Bringing together authors and translators across languages and borders, the Samanvay festival began in the national capital Thursday.

Pic courtesy: Thinkstock Photos Image for representation purpose only.

New Delhi: Bringing together authors and translators across languages and borders, the Samanvay festival began in the national capital Thursday.

For the first time, the festival will this year host writers from Nepal, Sri Lanka and Bangladesh.

The fourth edition of the Samanvay - IHC Indian Languages Festival 2014 - will continue until Nov 9, featuring more than 90 speakers and performers on 20 languages and dialects.

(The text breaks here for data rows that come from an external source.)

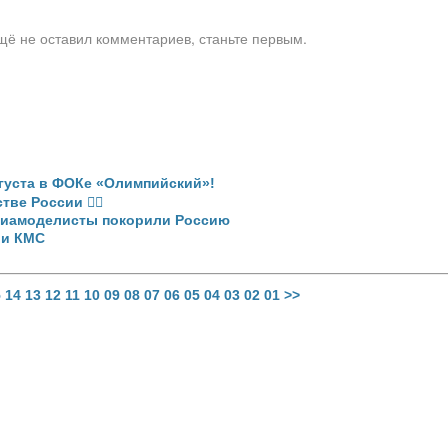
щё не оставил комментариев, станьте первым.
вгуста в ФОКе «Олимпийский»!
ве России 🏊‍♂
виамоделисты покорили Россию
 и КМС
5
14
13
12
11
10
09
08
07
06
05
04
03
02
01
>>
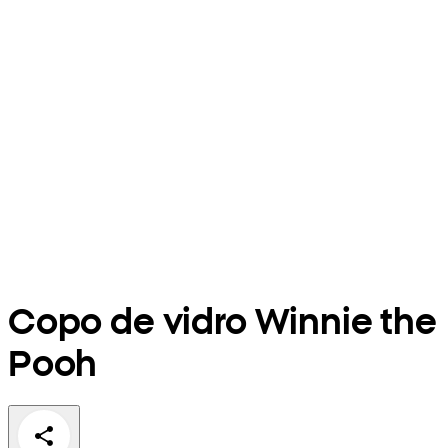
Copo de vidro Winnie the
Pooh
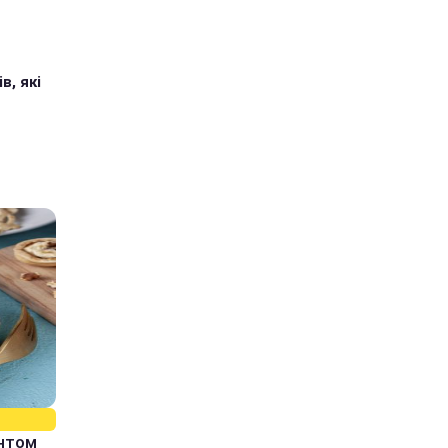
в, які
єнтом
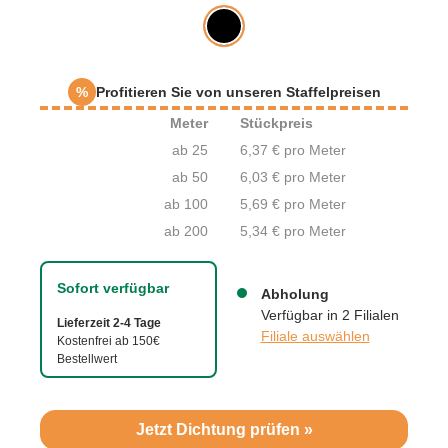
%
Profitieren Sie von unseren Staffelpreisen
Meter
Stückpreis
ab 25
6,37 € pro Meter
ab 50
6,03 € pro Meter
ab 100
5,69 € pro Meter
ab 200
5,34 € pro Meter
Sofort verfügbar
Abholung
Verfügbar in 2 Filialen
Lieferzeit 2-4 Tage
Filiale auswählen
Kostenfrei ab 150€
Bestellwert
Jetzt Dichtung prüfen »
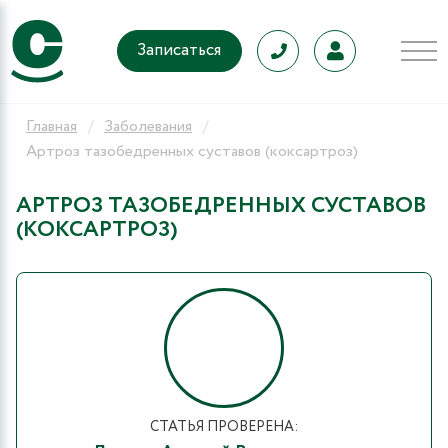
Записаться
Главная
Заболевания
Артроз тазобедренных суставов (коксартроз)
АРТРОЗ ТАЗОБЕДРЕННЫХ СУСТАВОВ
(КОКСАРТРОЗ)
СТАТЬЯ ПРОВЕРЕНА:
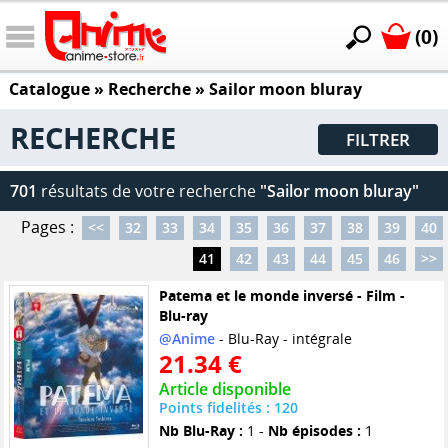
(0)
Catalogue
» Recherche »
Sailor moon bluray
RECHERCHE
FILTRER
701
résultats de votre recherche
"Sailor moon bluray"
Pages :
<<
32
33
34
35
36
37
38
39
40
41
42
43
44
45
46
>>
Patema et le monde inversé - Film -
Blu-ray
@Anime
- Blu-Ray - intégrale
21.34 €
Article disponible
Points fidelités : 120
Nb Blu-Ray :
1 -
Nb épisodes :
1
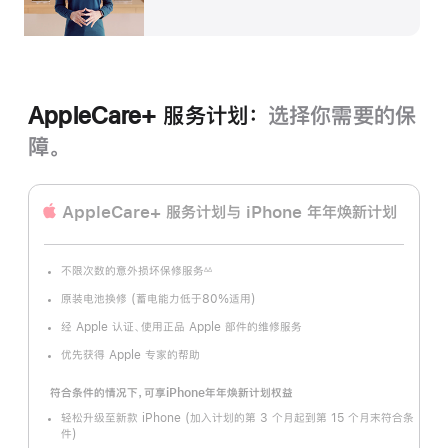
AppleCare+ 服务计划：
选择你需要的保
障。
AppleCare+ 服务计划
与 iPhone 年年焕新计划
不限次数的意外损坏保修服务
∆∆
脚
注
原装电池换修 (蓄电能力低于80%适用)
经 Apple 认证、使用正品 Apple 部件的维修服务
优先获得 Apple 专家的帮助
符合条件的情况下，可享iPhone年年焕新计划权益
轻松升级至新款 iPhone (加入计划的第 3 个月起到第 15 个月末符合条
件)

The theme for this year's festival is ‘Translations Transnations’ which will focus on Indian languages which have a transnational presence like Bangla, Bhojpuri, Chhattisgarhi, English, Hindi, Konkani, Malayalam, Punjabi and Sanskrit. It hopes to kindle a discourse on how languages and selves belittle borders and boundaries and mingle with each other.

"Samanvay this time traces the cross-border journeys of collective selves which define their identity by the language they speak. It brings together voices from margins of all kinds: socio-cultural, political and linguistic. It covers languages from Bastar to Nagaland and brings together writers, activists and artists from Dantewada to Dhaka...," creative director of the festival Giriraj Kiradoo said.

Eminent Hindi poet Ashok Vajpeyi, who delivered the inaugural lecture, said that "literature is born out of a deep love of the world".

The festival is being held in collaboration with National Book Trust, Delhi Press and REC Limited, among others.